The world is currently in upheaval. Topics regarding race and gender are coming to light in new and sometimes horrendous ways. People are coming under fire and being forced to hold a mirror up to their own biases. Kyle Laursen’s short film Josiah explores the way different people view particular aspects of society and shows how seemingly good intentions can be misguided. Race, gender, and class structures are put under a magnifying glass in Laursen’s smart and artfully constructed film Josiah.
The film centers around an extremely uncomfortable situation. A young black man named Brandon auditions for the role of a slave turned Buffalo Soldier. His role of Josiah plays opposite Wilford, the white army general who believes in his potential. As Brandon auditions, conversations about historical language, context, and art come forth and it becomes evident that his opinion is not really valued. The most glaring issue in the film is that of racism, but sexism and power also enters the dialogue. These conversations and interactions create an incredibly tense atmosphere and these themes are laid out through the superb acting of the characters.

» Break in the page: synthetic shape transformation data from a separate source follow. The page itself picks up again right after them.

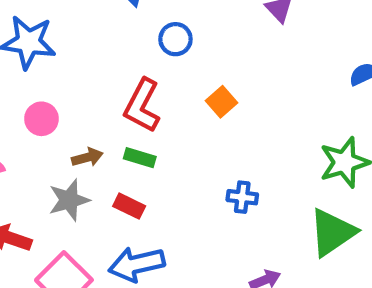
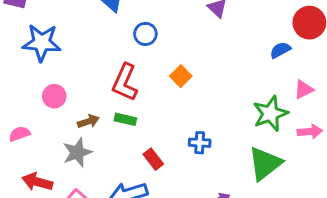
red rectangle: (129, 206) -> (153, 159), moved, turned 30

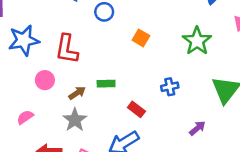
red L-shape: (125, 82) -> (67, 49), moved
green star: (270, 114) -> (197, 41), moved

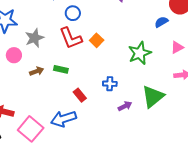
red L-shape: (67, 49) -> (71, 38), moved, turned -45
gray star: (75, 120) -> (35, 38), moved
purple arrow: (197, 128) -> (125, 106), moved

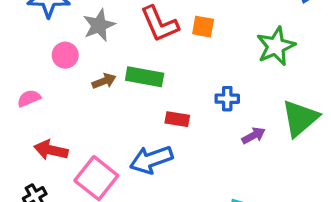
orange square: (97, 40) -> (203, 27), turned -32
green rectangle: (61, 69) -> (145, 77), size x1.5
red rectangle: (80, 95) -> (177, 119), turned -40

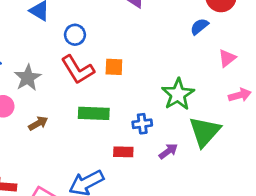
green star: (276, 46) -> (178, 94), moved
green rectangle: (145, 77) -> (94, 113), moved
red rectangle: (177, 119) -> (123, 152), moved

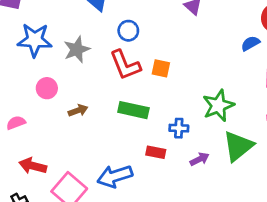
gray star: (28, 78) -> (77, 49), moved

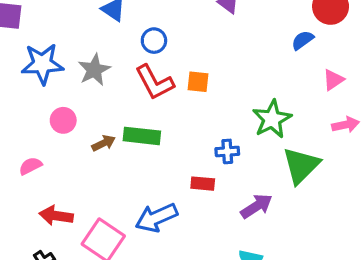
green rectangle: (133, 110) -> (142, 136), moved
purple arrow: (199, 159) -> (256, 206), moved, size x1.4

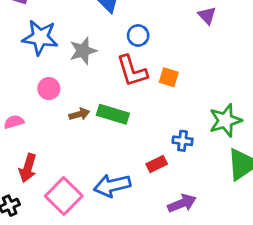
red rectangle: (203, 184) -> (157, 164), turned -42
purple arrow: (256, 206) -> (182, 203), moved
red arrow: (56, 216) -> (28, 168), turned -92

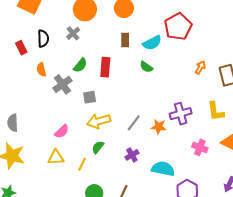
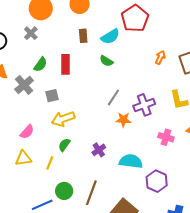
gray line: (134, 123) -> (113, 97), moved

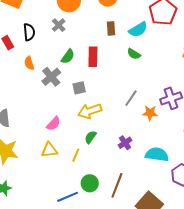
gray line: (113, 97) -> (131, 98), moved

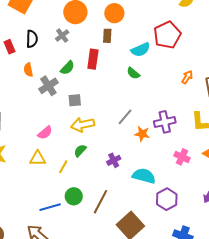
brown rectangle: (111, 28) -> (107, 36), moved
red rectangle: (93, 57) -> (93, 59), moved

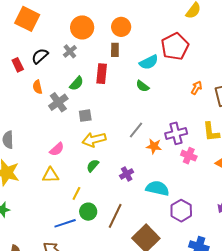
black semicircle: (32, 39) -> (40, 56), turned -132
pink cross: (182, 157) -> (189, 156), moved
yellow line: (63, 167) -> (76, 193), moved

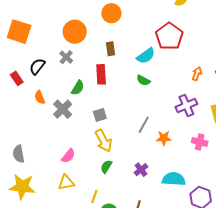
orange circle: (121, 27) -> (111, 13), moved
gray square: (85, 116) -> (100, 115), moved
purple cross: (176, 133) -> (186, 106), moved
yellow arrow: (94, 140) -> (104, 141), turned -95

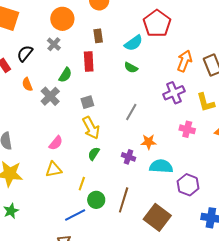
orange arrow: (197, 74) -> (185, 61), size x1.5
orange star: (164, 138) -> (149, 142), moved
purple cross: (141, 170) -> (128, 157), turned -32

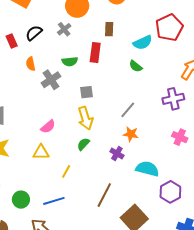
green semicircle: (65, 75) -> (70, 61), turned 42
orange star: (149, 142) -> (131, 134), moved
green circle: (96, 200) -> (21, 200), moved

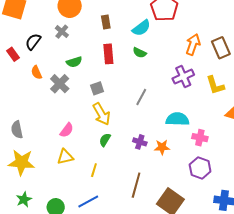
red rectangle: (95, 53) -> (108, 54), moved
orange star: (131, 134) -> (162, 147), moved
pink cross: (180, 137) -> (200, 138), moved
cyan semicircle: (147, 169) -> (177, 119), moved

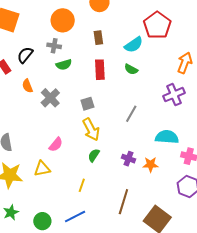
gray cross: (62, 32) -> (54, 46), turned -32
green semicircle: (74, 62) -> (64, 65), moved
yellow triangle: (65, 157) -> (42, 169), moved

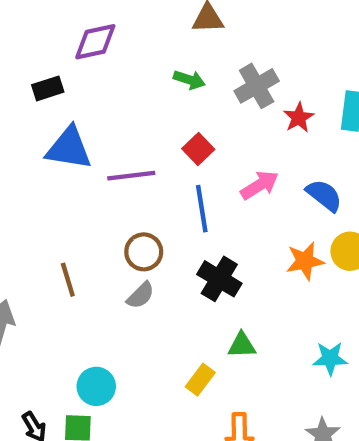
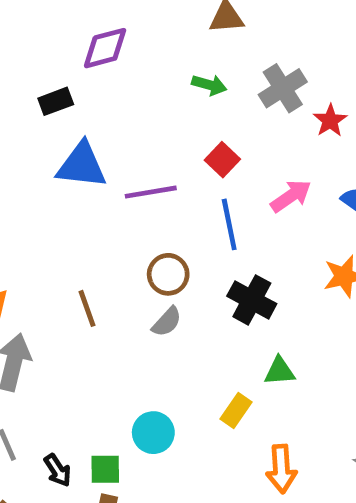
cyan circle: (96, 386) -> (153, 433), moved

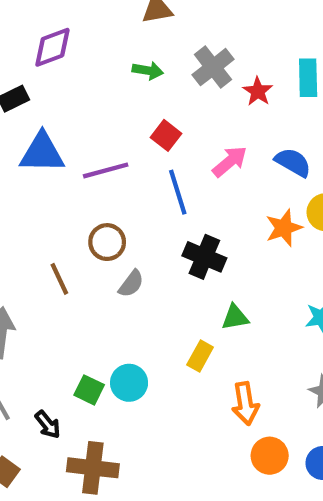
brown circle: (168, 274) -> (107, 242), moved
green square: (105, 469) -> (89, 390), moved, turned 32

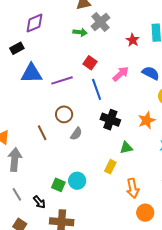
gray cross: (213, 67) -> (100, 22), moved
orange star: (284, 228) -> (147, 120), moved

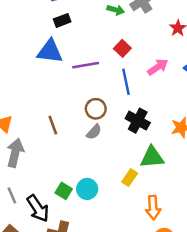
black rectangle: (17, 48) -> (62, 20), moved
brown circle: (64, 114) -> (96, 109), moved
green triangle: (126, 148) -> (152, 157), size x1.5
black arrow: (39, 202) -> (38, 208), size x1.6

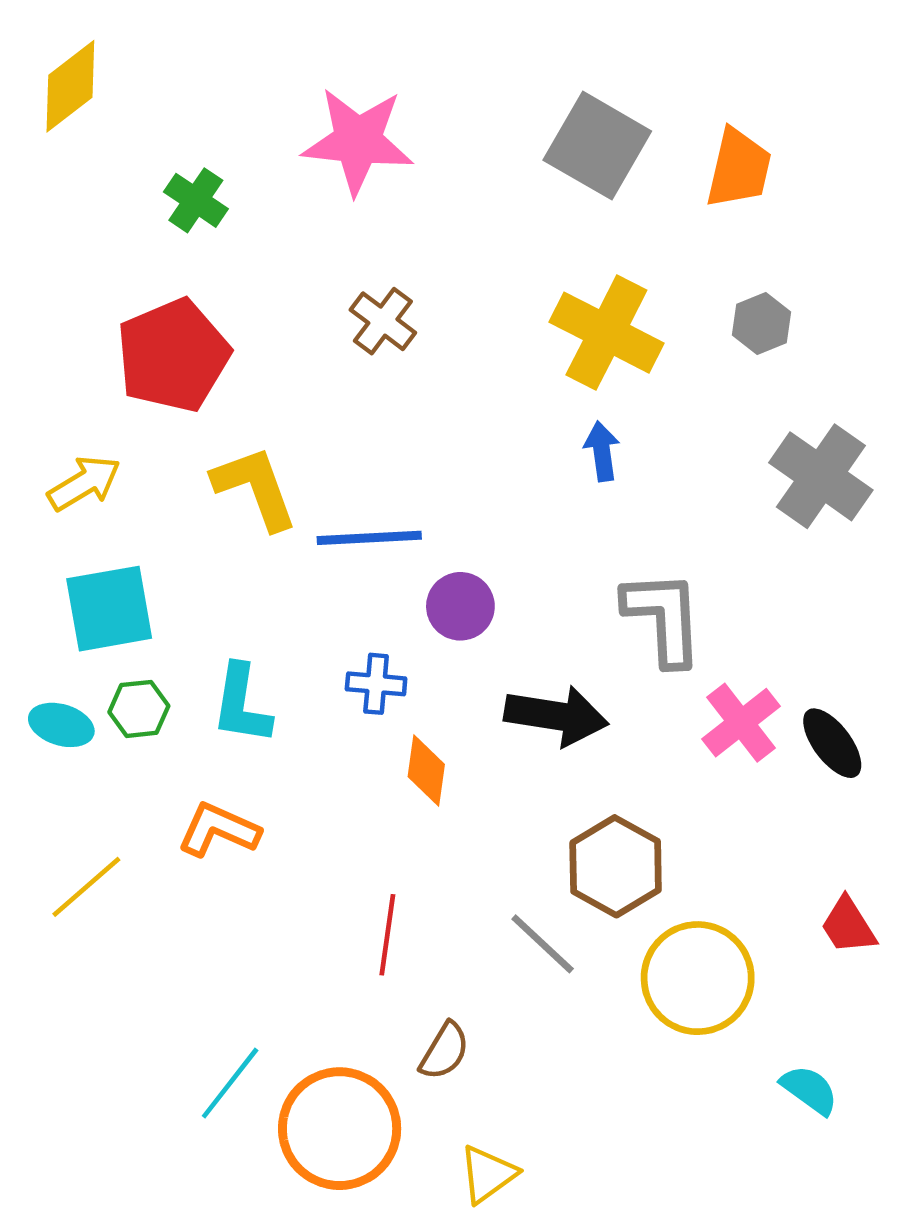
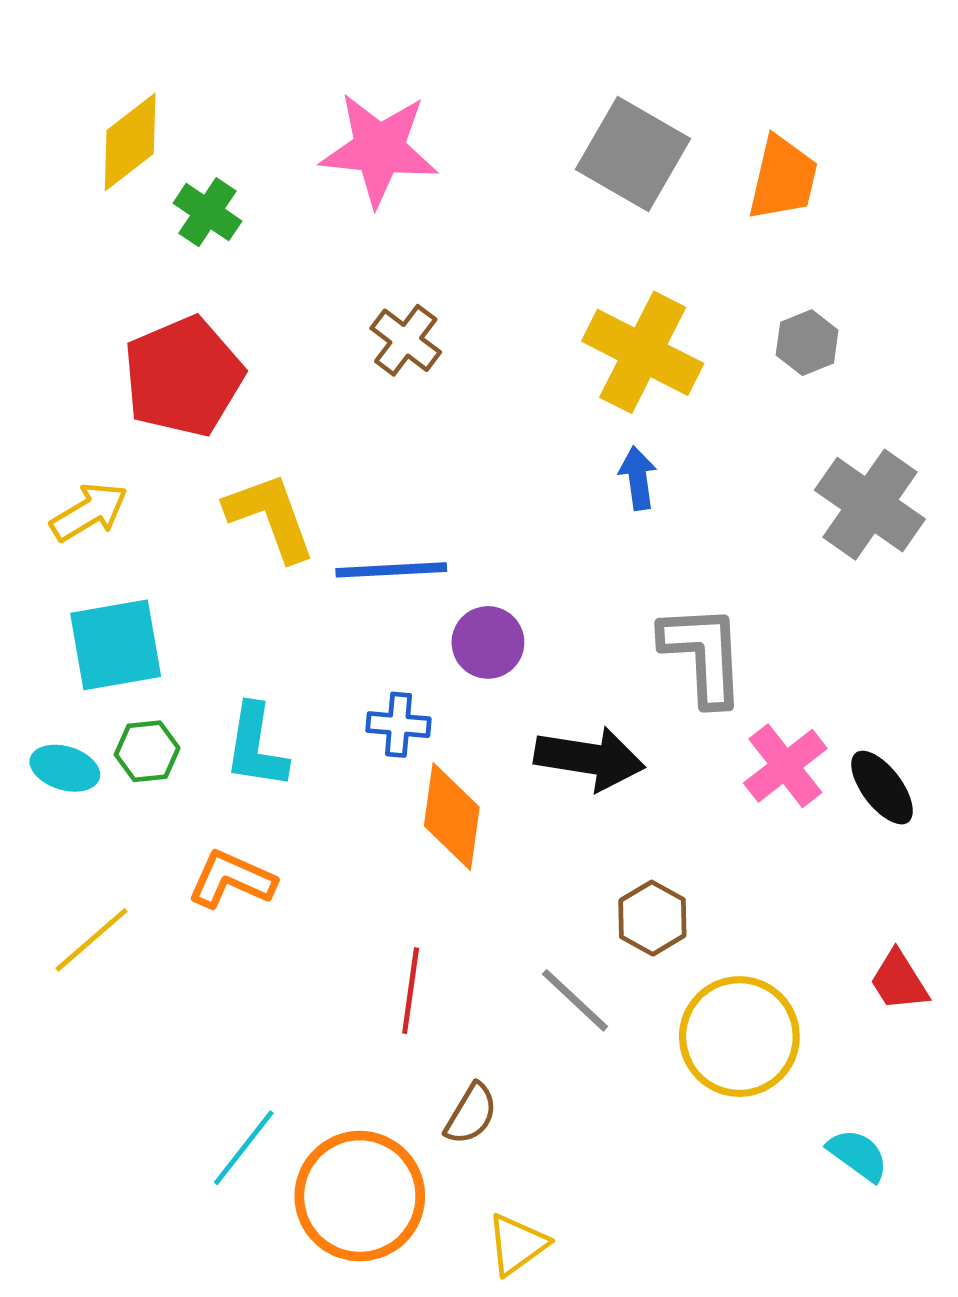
yellow diamond: (70, 86) -> (130, 142), moved
orange diamond: (426, 771) -> (452, 817), size x1.4
brown hexagon: (616, 866) -> (652, 918), size x0.7

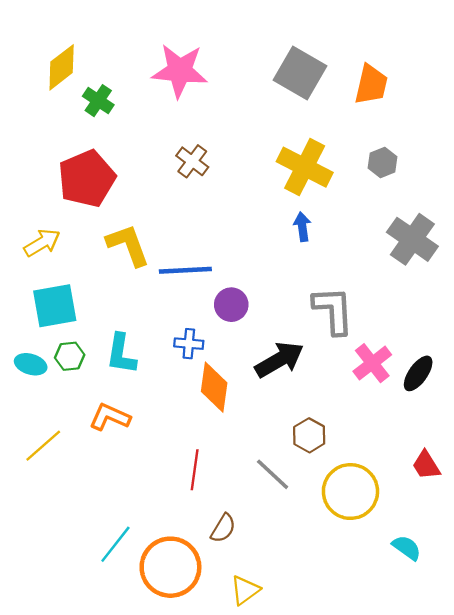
black arrow: (589, 759) -> (279, 360), turned -39
black ellipse: (882, 788) -> (418, 373), turned 72

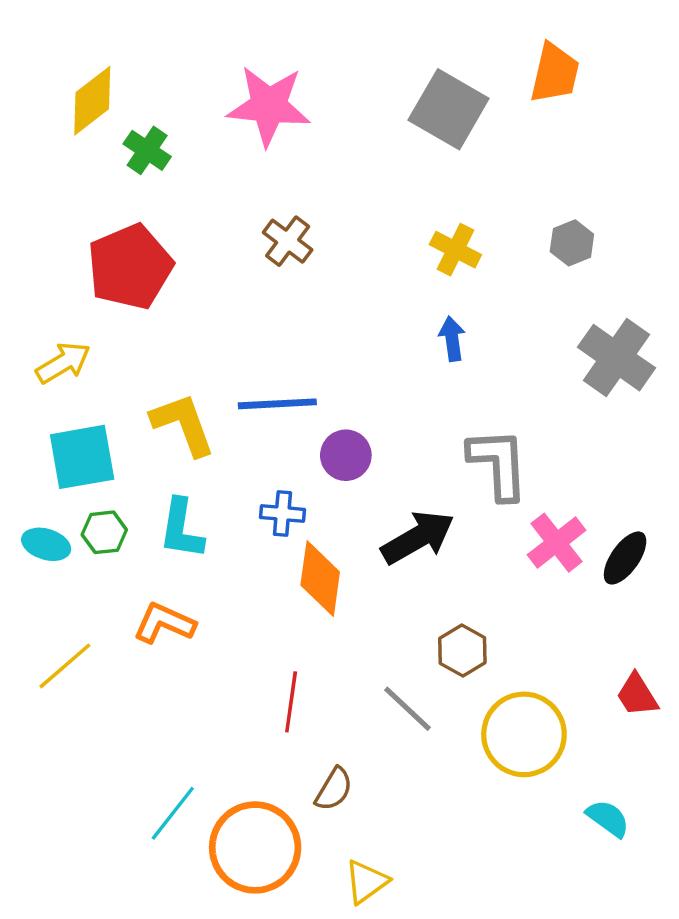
orange trapezoid: (371, 85) -> (555, 73), moved
yellow cross: (305, 167) -> (455, 250), size x0.6
yellow L-shape: (128, 245) -> (183, 424), moved

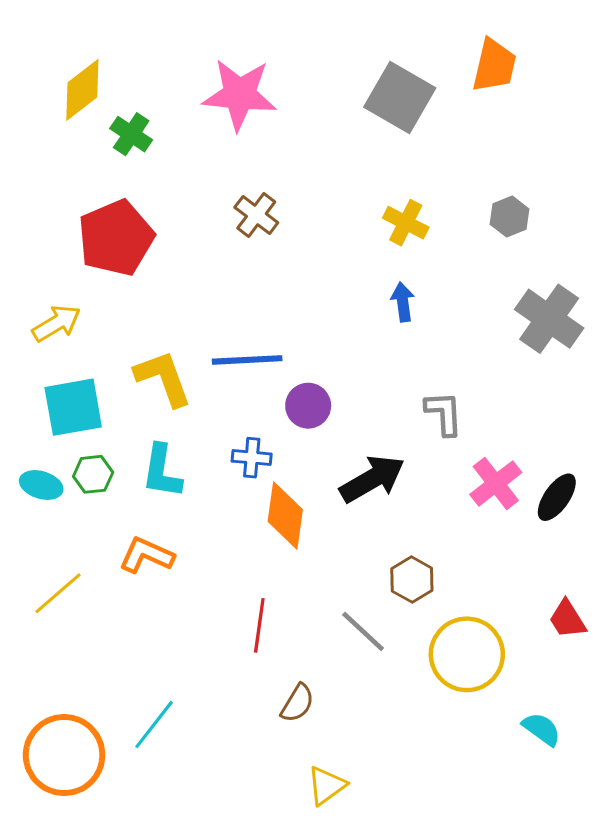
gray L-shape: (498, 464) -> (444, 413), size x0.7
orange circle: (255, 847) -> (64, 755), moved

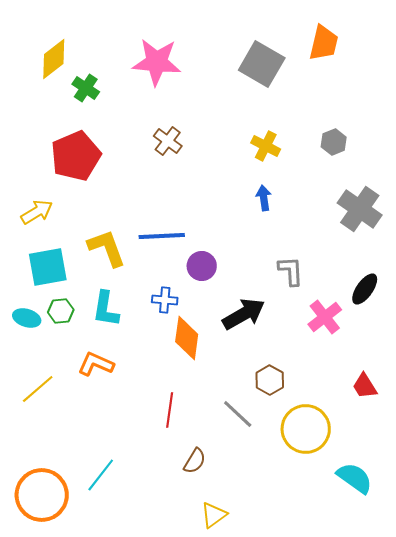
black ellipse: (557, 497) -> (365, 289), moved
red trapezoid: (567, 619) -> (365, 386), moved
cyan semicircle: (542, 729) -> (355, 478), size x1.4

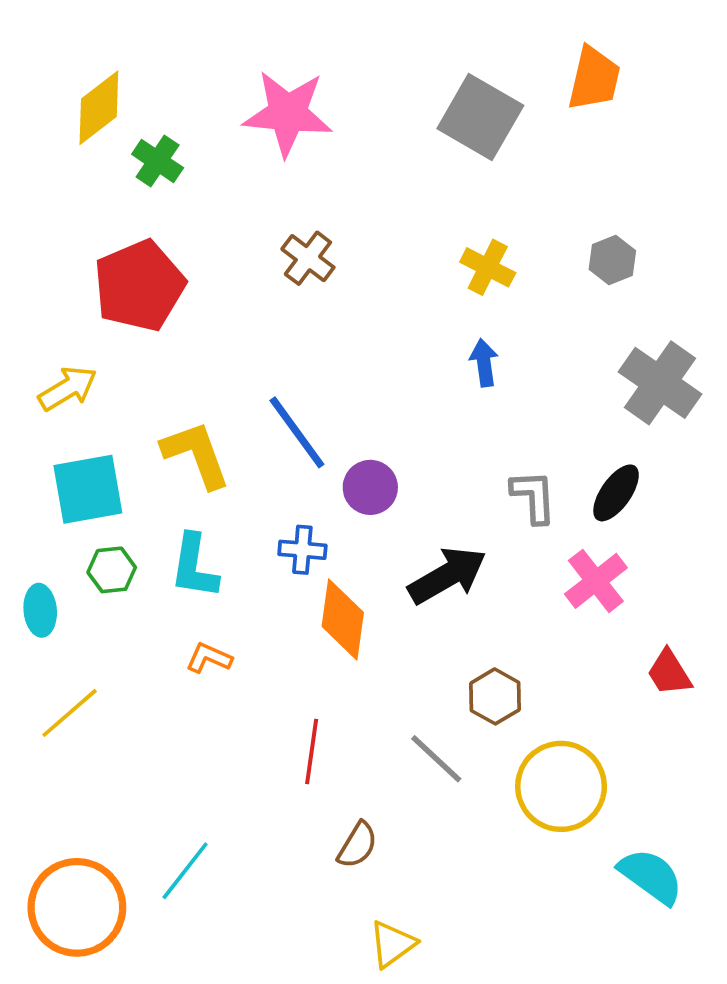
blue line: (162, 236) -> (297, 432), turned 57
black ellipse: (365, 289) -> (616, 493), moved
cyan ellipse: (27, 318) -> (40, 610), moved, turned 68
orange L-shape: (96, 364) -> (209, 658), moved, size x0.7
red trapezoid: (365, 386) -> (669, 673), moved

The audition room has three men including Brandon and one woman. The woman, played by Melanie Chandra, is often spoken to as she is a child who is unaware of her surroundings. She also notices the underlying and unintentional racism coming from the director Jack, played by Kevin Dunn. Instead of voicing her concerns in private, she brings them up in front of Brandon, exposing her own biases. Like Jack, she means well, but her criticism casts Brandon is a critical light. Luke Forbes plays Brandon, a nervous young actor who is caught up in tense and somewhat situation. Forbes acting is dynamic as he moves from a talented hopeful actor to a man who has had enough.
Josiah is a thoughtful film that is sure to provoke numerous discussions. Nominated for best US Short, Josiah will premiere online at the Palm Springs International Shortfest.